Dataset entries
^^^^^^^^
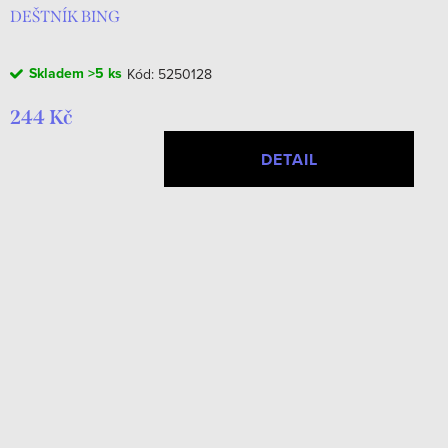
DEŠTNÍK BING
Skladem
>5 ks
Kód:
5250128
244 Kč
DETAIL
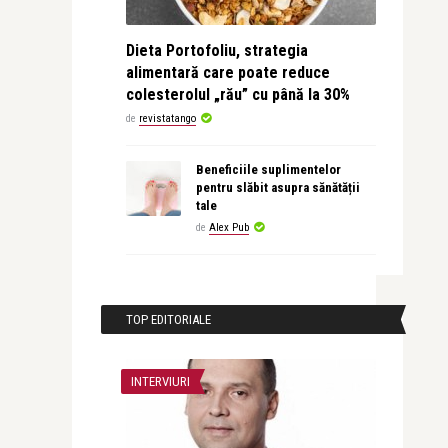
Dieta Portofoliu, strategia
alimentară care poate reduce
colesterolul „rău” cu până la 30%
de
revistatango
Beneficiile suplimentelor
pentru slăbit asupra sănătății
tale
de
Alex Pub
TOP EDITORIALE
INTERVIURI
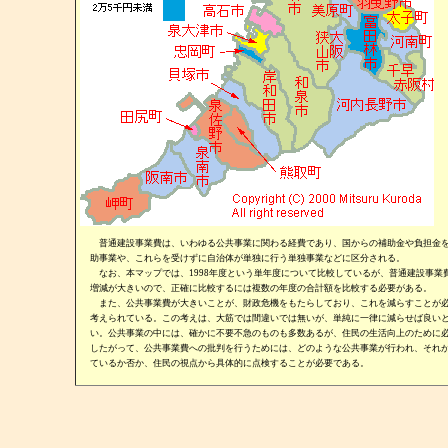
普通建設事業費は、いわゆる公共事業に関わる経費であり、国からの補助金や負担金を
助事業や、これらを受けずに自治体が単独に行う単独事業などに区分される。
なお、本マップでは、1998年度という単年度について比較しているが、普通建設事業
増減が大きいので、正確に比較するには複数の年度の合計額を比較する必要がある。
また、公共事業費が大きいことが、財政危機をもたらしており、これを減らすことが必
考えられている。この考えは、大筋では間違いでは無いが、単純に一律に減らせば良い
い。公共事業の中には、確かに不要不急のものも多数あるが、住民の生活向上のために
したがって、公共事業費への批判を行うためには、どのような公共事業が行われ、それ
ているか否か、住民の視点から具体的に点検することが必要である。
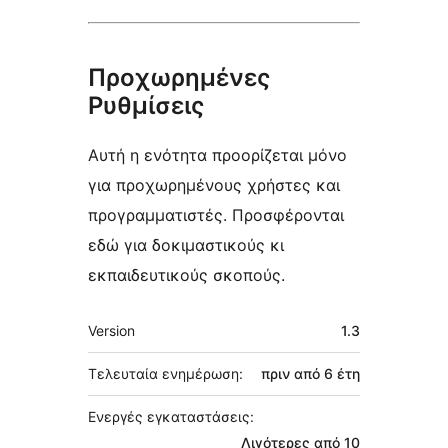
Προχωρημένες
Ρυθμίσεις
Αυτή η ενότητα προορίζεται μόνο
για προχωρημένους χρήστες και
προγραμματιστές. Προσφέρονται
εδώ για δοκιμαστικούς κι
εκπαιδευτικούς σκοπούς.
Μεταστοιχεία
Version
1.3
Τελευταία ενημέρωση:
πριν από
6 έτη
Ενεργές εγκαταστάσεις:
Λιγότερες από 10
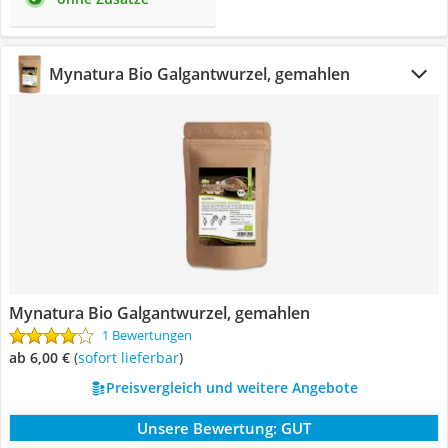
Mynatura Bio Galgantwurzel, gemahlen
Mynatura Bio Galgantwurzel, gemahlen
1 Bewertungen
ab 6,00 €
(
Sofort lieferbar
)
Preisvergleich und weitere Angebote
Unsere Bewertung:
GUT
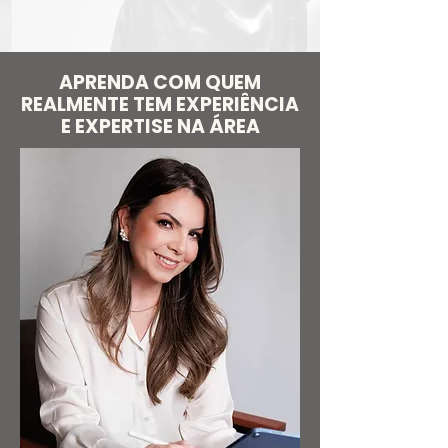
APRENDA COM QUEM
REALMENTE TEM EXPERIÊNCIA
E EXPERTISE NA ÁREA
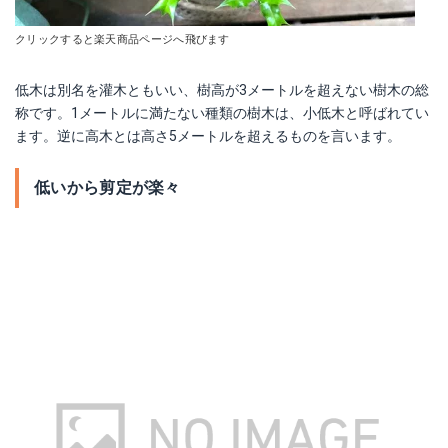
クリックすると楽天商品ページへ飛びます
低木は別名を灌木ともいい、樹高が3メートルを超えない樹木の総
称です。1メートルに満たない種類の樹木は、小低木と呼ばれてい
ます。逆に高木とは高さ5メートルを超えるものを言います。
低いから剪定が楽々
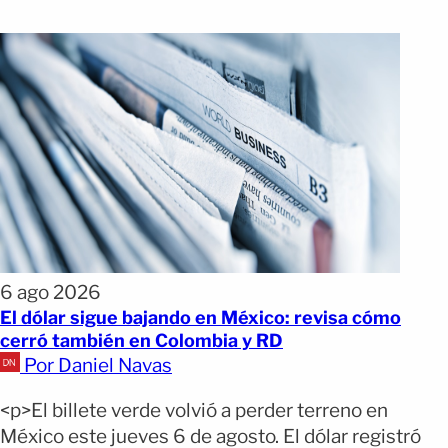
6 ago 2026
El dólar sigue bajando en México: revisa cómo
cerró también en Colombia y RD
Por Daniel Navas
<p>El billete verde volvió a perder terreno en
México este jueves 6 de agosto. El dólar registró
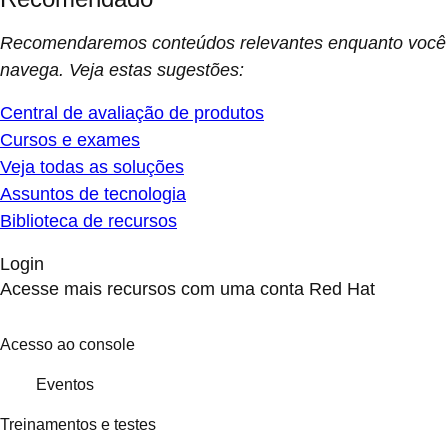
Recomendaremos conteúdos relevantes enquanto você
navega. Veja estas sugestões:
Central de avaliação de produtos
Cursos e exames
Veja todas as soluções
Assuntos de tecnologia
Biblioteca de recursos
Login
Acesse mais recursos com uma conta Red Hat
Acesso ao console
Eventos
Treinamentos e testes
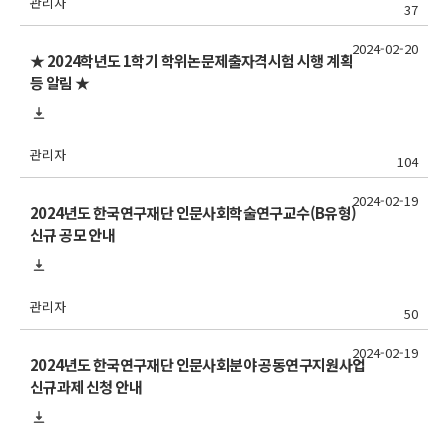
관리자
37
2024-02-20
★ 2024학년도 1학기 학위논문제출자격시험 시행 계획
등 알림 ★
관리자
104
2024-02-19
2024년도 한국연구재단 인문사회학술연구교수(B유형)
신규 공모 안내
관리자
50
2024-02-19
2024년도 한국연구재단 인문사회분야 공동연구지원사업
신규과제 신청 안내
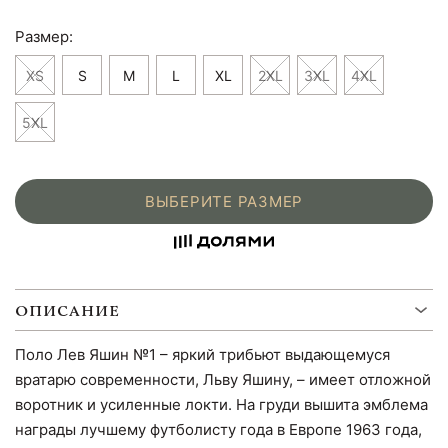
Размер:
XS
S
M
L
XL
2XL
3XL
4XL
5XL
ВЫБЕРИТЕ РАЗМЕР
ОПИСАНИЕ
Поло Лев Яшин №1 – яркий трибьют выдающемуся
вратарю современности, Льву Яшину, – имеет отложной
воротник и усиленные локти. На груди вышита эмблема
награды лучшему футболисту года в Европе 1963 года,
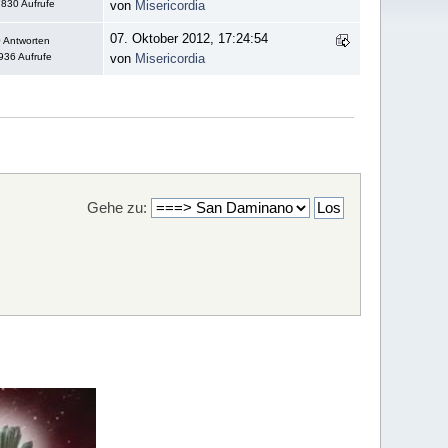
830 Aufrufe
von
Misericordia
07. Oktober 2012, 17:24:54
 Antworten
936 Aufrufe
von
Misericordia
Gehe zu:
^^^^^^^^
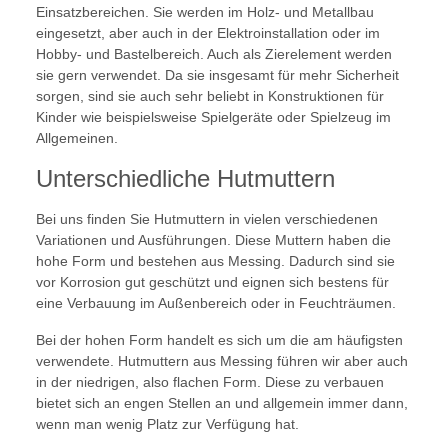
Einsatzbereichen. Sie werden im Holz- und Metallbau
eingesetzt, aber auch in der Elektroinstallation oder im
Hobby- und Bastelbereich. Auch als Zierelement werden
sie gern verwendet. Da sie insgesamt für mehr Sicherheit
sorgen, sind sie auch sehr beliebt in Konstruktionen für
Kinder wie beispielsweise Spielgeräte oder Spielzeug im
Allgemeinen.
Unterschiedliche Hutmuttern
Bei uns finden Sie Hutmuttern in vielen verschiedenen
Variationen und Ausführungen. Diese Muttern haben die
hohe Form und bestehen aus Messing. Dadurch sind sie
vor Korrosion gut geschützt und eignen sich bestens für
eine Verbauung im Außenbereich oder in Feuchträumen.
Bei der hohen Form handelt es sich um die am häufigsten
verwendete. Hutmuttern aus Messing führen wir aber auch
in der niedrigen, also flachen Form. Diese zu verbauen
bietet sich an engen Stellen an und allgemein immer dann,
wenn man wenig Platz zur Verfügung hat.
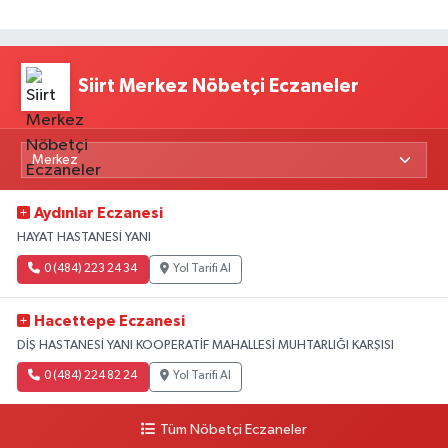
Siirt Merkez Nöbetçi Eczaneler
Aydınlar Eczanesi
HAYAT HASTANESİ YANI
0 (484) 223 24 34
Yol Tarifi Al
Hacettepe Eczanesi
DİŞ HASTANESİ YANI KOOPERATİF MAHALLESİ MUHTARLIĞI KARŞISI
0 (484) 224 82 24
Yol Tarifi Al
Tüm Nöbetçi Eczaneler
^^^^^^^^
◆ Activity: Since the pictures are not part of the copy, please transcribe only the lines above from the one with "DEŠTNÍK BING" through the one with "なお、本マップでは、1998年度という単年度について比較しているが、普通建設事業", exactly and with both ends.

◆ Answer area:
DEŠTNÍK BING
Skladem
>5 ks
Kód:
5250128
244 Kč
DETAIL
Dieta Portofoliu, strategia
alimentară care poate reduce
colesterolul „rău” cu până la 30%
de
revistatango
Beneficiile suplimentelor
pentru slăbit asupra sănătății
tale
de
Alex Pub
TOP EDITORIALE
INTERVIURI
普通建設事業費は、いわゆる公共事業に関わる経費であり、国からの補助金や負担金を
助事業や、これらを受けずに自治体が単独に行う単独事業などに区分される。
なお、本マップでは、1998年度という単年度について比較しているが、普通建設事業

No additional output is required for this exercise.